Set down exactly the lines from the one containing "Статья на Math-net.ru" through the last line of the data below, and no others.

[Extracted entries — start]

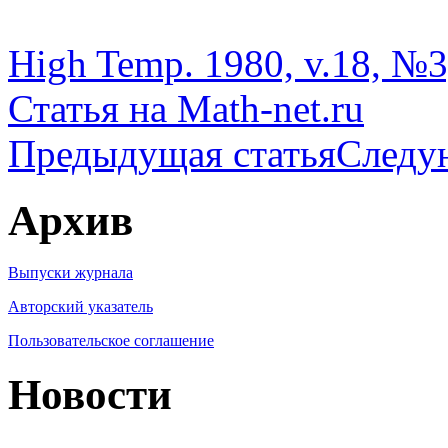
High Temp. 1980, v.18, №3,
Статья на Math-net.ru
Предыдущая статья
Следу
Архив
Выпуски журнала
Авторский указатель
Пользовательское соглашение
Новости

[Extracted entries — finish]

_Your solution:_
Статья на Math-net.ru
Предыдущая статья
Следу
Архив
Выпуски журнала
Авторский указатель
Пользовательское соглашение
Новости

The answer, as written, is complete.